The metabolism of Tromantadine
Biomed Mass Spectrom 1985 Sep;12(9):487-8.PMID:2932176doi
The metabolism of the antiviral drug Tromantadine (1-adamantyl-2-(2-dimethylaminoethoxy)acetamide) was studied after an oral dose of 120 mg Tromantadine hydrochloride using capillary gas chromatography/mass spectrometry. Most of the dose was excreted unchanged with the urine. Six metabolites could be identified. The main metabolic products were 1-aminoadamantane (amantadine) and 1-adamantyl-(2-hydroxy)acetamide. Further metabolic pathways were demethylation of the dimethylamino function and oxidative desamination to an unstable aldehyde which is oxidized to a carbonic acid or reduced to an alcohol.

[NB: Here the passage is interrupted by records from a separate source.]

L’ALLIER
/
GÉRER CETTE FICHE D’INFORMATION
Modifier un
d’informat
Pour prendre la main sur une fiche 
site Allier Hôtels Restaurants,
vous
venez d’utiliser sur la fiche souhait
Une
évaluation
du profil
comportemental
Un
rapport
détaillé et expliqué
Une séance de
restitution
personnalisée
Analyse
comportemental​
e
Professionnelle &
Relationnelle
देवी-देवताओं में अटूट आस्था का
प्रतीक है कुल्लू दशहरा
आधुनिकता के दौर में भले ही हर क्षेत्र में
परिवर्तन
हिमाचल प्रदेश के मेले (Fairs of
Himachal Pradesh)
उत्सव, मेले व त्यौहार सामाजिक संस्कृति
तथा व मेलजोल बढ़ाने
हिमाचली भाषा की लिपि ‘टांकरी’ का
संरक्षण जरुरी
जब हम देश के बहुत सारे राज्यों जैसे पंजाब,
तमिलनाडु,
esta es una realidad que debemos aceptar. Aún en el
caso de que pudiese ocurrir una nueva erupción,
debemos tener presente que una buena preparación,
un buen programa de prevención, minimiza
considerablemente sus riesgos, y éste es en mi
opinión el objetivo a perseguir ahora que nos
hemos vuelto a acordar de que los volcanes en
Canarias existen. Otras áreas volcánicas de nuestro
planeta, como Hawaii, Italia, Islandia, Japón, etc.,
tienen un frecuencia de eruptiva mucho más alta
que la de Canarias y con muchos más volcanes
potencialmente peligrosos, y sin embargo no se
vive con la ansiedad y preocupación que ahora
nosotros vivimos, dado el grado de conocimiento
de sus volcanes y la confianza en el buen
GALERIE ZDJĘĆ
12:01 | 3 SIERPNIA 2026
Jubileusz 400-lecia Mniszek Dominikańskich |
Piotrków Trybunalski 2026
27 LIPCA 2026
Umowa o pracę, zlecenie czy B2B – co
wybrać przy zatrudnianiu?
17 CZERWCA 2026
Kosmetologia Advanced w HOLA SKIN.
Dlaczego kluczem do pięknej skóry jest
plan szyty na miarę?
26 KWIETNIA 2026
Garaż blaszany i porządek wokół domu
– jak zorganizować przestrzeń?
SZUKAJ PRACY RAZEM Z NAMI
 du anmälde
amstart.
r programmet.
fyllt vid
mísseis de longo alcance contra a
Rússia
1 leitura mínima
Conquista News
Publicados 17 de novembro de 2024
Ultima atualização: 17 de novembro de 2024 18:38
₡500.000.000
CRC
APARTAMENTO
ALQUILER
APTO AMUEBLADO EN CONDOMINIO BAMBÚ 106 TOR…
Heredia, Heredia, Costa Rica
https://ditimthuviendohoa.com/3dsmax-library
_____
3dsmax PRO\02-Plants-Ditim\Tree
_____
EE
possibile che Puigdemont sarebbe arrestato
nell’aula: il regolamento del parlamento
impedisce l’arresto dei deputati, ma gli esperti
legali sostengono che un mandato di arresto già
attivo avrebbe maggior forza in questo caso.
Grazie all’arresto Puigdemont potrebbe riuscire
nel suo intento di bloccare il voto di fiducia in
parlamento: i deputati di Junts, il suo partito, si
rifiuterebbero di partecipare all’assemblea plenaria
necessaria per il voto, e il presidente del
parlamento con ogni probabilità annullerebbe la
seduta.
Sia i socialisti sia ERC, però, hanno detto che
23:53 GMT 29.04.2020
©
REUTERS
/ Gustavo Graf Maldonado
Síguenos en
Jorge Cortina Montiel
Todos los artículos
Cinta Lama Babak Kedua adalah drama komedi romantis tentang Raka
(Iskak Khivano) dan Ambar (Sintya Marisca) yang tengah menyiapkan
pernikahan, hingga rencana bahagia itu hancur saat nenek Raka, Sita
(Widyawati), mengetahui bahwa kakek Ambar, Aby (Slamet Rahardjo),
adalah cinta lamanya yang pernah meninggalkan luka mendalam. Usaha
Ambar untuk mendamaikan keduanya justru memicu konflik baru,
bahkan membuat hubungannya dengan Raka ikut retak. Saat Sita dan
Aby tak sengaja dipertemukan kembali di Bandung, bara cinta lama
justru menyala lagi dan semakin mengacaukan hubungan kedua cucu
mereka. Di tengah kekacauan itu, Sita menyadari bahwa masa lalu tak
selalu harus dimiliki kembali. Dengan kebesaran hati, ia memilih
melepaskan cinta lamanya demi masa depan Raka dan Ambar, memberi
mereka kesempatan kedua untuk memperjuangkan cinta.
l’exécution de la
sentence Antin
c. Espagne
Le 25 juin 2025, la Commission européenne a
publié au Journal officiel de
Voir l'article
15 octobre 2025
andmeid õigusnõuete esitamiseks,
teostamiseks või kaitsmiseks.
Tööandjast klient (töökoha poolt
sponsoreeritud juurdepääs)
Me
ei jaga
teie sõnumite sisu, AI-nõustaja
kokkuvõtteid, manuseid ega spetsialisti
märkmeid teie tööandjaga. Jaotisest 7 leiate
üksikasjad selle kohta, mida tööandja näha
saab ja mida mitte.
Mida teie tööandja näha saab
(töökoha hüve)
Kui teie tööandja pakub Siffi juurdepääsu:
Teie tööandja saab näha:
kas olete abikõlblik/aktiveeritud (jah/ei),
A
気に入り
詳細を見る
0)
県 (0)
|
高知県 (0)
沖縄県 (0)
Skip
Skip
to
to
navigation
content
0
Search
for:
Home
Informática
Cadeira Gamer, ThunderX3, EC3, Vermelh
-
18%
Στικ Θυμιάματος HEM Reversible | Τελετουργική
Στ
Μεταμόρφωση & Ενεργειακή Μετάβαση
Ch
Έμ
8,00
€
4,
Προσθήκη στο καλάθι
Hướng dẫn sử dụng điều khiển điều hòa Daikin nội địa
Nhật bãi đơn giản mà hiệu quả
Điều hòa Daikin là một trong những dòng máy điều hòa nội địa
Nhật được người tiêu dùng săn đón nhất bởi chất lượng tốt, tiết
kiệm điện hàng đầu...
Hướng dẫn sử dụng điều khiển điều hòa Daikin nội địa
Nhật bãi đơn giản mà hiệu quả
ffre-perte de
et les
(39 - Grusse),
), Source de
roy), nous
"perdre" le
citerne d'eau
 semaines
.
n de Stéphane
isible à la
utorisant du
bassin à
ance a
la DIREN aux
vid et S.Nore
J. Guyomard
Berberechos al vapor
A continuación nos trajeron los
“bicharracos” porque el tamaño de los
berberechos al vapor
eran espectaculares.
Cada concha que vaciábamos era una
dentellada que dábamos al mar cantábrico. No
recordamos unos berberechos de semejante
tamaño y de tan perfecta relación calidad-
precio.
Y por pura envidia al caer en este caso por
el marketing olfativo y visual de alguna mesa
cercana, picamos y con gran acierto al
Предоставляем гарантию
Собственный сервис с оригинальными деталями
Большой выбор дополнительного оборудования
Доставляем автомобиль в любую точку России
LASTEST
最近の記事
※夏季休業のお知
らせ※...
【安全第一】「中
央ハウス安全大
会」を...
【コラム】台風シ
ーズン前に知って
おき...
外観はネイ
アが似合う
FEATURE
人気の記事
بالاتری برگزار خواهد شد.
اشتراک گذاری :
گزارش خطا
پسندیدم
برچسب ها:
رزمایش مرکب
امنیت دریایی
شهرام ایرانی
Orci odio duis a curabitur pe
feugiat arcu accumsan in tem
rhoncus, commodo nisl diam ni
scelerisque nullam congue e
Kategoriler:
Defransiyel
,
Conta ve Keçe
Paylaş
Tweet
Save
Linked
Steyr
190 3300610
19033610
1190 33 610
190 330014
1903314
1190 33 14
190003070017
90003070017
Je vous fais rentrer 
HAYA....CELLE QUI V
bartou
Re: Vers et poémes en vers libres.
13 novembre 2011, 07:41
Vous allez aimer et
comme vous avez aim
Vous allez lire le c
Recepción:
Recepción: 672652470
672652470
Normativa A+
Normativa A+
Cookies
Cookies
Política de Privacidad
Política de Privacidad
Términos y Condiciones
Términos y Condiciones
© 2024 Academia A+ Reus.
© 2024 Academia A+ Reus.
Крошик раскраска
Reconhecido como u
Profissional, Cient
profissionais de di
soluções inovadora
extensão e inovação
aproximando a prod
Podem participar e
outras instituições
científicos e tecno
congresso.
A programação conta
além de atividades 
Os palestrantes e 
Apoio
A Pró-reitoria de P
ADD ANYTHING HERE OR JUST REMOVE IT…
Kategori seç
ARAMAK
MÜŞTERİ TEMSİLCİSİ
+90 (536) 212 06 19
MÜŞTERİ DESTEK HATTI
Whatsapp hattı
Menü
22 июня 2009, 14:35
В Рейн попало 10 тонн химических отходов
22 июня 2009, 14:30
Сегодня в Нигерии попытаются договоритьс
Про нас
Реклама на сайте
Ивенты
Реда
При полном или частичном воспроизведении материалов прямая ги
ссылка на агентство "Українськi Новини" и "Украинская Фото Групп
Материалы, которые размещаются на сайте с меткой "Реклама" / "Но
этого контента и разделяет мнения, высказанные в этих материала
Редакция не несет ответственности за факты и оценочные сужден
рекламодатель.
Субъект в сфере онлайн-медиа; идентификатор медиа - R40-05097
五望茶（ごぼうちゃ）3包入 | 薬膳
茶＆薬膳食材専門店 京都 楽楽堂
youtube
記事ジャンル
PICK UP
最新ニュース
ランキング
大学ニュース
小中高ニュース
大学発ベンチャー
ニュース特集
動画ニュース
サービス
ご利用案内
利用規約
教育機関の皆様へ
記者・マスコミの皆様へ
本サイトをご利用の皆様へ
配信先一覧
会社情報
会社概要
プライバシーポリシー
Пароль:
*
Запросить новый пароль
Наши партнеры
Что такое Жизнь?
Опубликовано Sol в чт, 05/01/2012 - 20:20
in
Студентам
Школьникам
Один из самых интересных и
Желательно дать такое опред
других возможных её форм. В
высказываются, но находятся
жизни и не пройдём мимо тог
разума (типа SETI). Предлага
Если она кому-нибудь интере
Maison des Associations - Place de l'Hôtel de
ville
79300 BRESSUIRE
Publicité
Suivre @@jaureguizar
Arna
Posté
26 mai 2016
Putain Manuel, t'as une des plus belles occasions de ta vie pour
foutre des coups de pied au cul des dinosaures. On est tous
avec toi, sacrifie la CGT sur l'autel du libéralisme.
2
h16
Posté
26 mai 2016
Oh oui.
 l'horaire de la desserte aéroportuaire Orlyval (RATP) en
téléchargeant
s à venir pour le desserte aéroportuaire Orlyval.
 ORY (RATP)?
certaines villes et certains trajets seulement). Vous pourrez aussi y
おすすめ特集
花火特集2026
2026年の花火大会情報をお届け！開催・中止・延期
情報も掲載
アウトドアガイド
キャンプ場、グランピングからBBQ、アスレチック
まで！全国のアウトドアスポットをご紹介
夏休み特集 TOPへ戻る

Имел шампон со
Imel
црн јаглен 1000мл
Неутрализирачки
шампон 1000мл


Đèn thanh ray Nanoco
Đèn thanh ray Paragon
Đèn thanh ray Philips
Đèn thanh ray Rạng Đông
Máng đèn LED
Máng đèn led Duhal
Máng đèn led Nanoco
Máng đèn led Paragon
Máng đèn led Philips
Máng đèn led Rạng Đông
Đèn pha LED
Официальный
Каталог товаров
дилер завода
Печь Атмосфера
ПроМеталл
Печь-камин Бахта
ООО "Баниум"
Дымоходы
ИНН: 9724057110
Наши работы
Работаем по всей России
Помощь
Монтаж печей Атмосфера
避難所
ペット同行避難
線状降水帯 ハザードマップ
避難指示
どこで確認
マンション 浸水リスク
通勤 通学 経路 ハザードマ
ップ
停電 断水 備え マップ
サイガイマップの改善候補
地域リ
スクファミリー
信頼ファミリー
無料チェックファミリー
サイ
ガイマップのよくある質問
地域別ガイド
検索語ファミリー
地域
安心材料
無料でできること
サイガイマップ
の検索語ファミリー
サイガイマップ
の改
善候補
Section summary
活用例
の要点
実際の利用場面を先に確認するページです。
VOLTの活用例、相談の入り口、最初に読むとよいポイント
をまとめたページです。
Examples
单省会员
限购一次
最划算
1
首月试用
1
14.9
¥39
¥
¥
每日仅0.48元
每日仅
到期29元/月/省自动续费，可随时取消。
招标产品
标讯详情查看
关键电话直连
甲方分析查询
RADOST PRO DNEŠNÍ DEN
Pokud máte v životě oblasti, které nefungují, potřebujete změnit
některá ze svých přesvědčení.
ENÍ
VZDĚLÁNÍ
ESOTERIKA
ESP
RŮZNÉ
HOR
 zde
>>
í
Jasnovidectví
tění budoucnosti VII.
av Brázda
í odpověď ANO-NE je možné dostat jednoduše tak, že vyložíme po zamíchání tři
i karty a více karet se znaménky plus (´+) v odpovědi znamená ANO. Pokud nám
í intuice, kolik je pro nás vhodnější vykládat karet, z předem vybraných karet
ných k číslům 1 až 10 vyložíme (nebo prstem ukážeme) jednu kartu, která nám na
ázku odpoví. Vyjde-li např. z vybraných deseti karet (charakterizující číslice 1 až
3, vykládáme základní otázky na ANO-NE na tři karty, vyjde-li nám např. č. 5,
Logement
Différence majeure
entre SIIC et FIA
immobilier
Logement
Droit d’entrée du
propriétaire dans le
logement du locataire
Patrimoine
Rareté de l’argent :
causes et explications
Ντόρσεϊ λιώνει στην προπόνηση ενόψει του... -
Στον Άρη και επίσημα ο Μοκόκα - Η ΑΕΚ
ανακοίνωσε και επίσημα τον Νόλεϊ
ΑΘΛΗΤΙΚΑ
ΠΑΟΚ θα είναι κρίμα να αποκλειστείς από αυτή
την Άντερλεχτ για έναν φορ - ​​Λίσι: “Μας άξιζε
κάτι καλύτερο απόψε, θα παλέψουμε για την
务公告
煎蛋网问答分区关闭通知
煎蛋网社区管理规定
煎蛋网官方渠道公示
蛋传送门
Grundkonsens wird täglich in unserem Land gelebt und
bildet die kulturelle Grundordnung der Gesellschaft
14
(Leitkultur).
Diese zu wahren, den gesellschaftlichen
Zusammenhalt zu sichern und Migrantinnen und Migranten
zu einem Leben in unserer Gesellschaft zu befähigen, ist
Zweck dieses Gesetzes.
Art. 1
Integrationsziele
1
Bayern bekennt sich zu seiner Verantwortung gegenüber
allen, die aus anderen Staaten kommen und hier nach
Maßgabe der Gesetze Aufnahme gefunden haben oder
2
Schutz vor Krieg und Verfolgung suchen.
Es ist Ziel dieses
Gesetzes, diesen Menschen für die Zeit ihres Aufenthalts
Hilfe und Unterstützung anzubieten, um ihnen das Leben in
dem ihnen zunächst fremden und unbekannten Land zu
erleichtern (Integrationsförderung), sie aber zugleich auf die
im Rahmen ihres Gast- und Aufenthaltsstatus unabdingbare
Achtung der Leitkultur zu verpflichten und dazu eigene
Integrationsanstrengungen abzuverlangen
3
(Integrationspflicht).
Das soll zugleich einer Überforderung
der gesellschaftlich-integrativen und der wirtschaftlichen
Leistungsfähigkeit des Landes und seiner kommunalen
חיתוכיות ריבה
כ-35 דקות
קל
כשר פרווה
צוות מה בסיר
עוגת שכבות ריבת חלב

[Contact allergy to Tromantadine]
Derm Beruf Umwelt 1984;32(5):157-60.PMID:6239766doi
Though infection with herpes simplex virus is one of the most common infections, there has not been causal topical treatment until now. Since 1973 Tromantadine HCl (in the following briefly called Tromantadine) has been offered as a topical virustatic agent. Only three years later, in 1976, there were the first reports of allergic contact dermatitis due to Tromantadine. 19 patients with dermatitis after application of Tromantadine ointment were patch-tested and in 14 of them a contact allergy to Tromantadine was observed. In 119 patients who were patch-tested because of various dermatoses, Tromantadine and the gel base were patch-tested additionally. Two positive reactions to the active substance and two to the gel base only were found. One of the latter patients also had a positive reaction to parabens. The results are discussed and compared with the results of other authors.
Allergic contact dermatitis from Tromantadine
J Investig Allergol Clin Immunol 1997 Jul-Aug;7(4):260-1.PMID:9330192doi
Tromantadine is a topical antiviral agent derived from amantadine. In previous reports, 5% of treated patients developed contact allergy. We report the case of a 28-year-old woman who had a sudden worsening of a lip herpes after treatment with a Tromantadine ointment, with strong positive patch testing to this substance. The purpose of this paper is to call attention to the fact that Tromantadine is still widely used in several European countries as a second-line therapy for lip herpes, and therefore, new cases of sensitization to Tromantadine are likely to occur.